Mental Health Self-Directed Care Financing: Efficacy in Improving Outcomes and Controlling Costs for Adults With Serious Mental Illness by Judith A. Cook, Ph.D., Samuel Shore, L.M.S.W., Jane K. Burke-Miller, Ph.D., Jessica A. Jonikas, M.A., Marie Hamilton, L.C.S.W., M.P.H., Brandy Ruckdeschel, M.Ed., L.P.C., Walter Norris, M.A., Anna Frost Markowitz, M.P.H., Matthew Ferrara, B.A., Dulal Bhaumik, Ph.D.
Over the past two decades, the federal Centers for Medicare and Medicaid Services (CMS) has promoted use of a consumer-directed, “money follows the person,” health care financing approach for use by individuals with a broad range of disabilities. Called self-directed care, this model gives individuals direct control over public funds to purchase health care services, supports, and material goods necessary for them to reside in the community rather than in inpatient or nursing facilities.
Although use of this model to promote the recovery of people with serious mental illness is less common, multiple states are now developing mental health self-directed care initiatives, and interest in this approach is growing.

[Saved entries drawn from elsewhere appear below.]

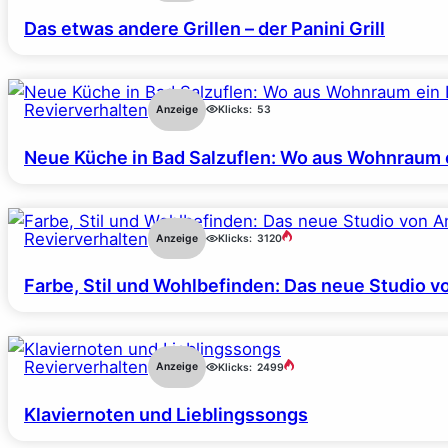
Das etwas andere Grillen – der Panini Grill
Revierverhalten
Anzeige
Klicks:
53
Neue Küche in Bad Salzuflen: Wo aus Wohnraum 
Revierverhalten
Anzeige
Klicks:
3120
Farbe, Stil und Wohlbefinden: Das neue Studio v
Revierverhalten
Anzeige
Klicks:
2499
Klaviernoten und Lieblingssongs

Recently, consumer, advocacy, and service provider communities have called for greater use of self-directed care in mental health, as have federal agencies, including CMS (1), the Substance Abuse and Mental Health Services Administration (2), and the U.S. Department of Health and Human Services’ Office of Disability, Aging and Long-TermCare Policy (3). The purpose of this study was to conduct a randomized controlled trial of a mental health self-directed care program, assessing its effects on participant outcomes, service satisfaction, and service costs.
Self-directed care allows individuals with disabilities and elderly persons to control public funds to purchase goods and services that help them remain outside institutional settings. This study examined effects on outcomes, service costs, and user satisfaction among adults with serious mental illness.

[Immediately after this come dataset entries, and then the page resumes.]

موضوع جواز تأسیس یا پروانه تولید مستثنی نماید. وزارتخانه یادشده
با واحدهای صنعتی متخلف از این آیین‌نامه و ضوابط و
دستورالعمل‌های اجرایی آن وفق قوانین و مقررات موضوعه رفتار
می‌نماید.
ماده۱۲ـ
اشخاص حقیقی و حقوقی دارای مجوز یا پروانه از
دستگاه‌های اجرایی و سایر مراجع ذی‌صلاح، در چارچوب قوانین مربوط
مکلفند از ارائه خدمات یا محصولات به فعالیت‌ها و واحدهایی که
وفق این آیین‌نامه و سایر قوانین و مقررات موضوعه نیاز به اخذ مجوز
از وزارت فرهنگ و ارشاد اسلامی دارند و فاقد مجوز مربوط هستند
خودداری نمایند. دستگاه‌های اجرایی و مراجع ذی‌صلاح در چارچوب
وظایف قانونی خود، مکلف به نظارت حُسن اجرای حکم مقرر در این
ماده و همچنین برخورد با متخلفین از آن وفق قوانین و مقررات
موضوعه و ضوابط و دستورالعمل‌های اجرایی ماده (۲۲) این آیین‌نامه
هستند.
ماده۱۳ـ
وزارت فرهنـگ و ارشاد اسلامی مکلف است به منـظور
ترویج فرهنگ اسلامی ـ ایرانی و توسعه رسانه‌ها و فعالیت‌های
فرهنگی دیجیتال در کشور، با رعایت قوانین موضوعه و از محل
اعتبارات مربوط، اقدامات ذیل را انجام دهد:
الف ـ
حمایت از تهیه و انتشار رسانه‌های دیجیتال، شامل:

Public mental health system clients were randomly assigned to self-directed care (N=114) versus services as usual (N=102) and assessed at baseline and 12 and 24 months. The primary outcome was self-perceived recovery. Secondary outcomes included psychosocial status, psychiatric symptom severity, and behavioral rehabilitation indicators.

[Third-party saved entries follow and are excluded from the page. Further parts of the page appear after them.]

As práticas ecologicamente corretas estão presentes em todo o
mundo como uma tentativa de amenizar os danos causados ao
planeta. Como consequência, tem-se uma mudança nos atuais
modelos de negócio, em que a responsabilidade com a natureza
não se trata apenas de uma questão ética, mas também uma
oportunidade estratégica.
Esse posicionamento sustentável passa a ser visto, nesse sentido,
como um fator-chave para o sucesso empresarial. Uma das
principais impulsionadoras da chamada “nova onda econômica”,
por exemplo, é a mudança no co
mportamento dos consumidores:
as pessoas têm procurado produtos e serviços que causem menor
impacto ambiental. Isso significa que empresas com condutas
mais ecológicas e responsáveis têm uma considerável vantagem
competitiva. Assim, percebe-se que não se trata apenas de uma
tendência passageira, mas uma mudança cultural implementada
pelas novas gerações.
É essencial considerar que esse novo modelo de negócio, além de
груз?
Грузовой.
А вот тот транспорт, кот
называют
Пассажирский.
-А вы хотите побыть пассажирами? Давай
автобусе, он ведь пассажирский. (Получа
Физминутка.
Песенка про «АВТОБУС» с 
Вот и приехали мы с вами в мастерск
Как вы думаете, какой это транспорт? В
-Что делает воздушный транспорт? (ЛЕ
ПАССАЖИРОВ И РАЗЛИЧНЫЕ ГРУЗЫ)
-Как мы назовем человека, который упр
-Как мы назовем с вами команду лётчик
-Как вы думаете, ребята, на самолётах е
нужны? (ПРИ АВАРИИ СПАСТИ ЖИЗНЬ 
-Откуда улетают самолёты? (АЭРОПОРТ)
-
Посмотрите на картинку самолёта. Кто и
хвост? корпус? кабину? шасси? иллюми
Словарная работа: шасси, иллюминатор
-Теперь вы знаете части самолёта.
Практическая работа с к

- Compared with the control group, self-directed care participants had significantly greater improvement over time in recovery, self-esteem, coping mastery, autonomy support, somatic symptoms, employment, and education. No between group differences were found in total per-person service costs in years 1 and 2 or both years combined.
- However, self-directed care participants were more likely than control group participants to have zero costs for six of 12 individual services and to have lower costs for four.
- The most frequent nontraditional purchases were for transportation (21%), communication (17%), medical care (15%), residential (14%), and health and wellness needs (11%).
- Client satisfaction with mental health services was significantly higher among intervention participants, compared with control participants, at both follow-ups.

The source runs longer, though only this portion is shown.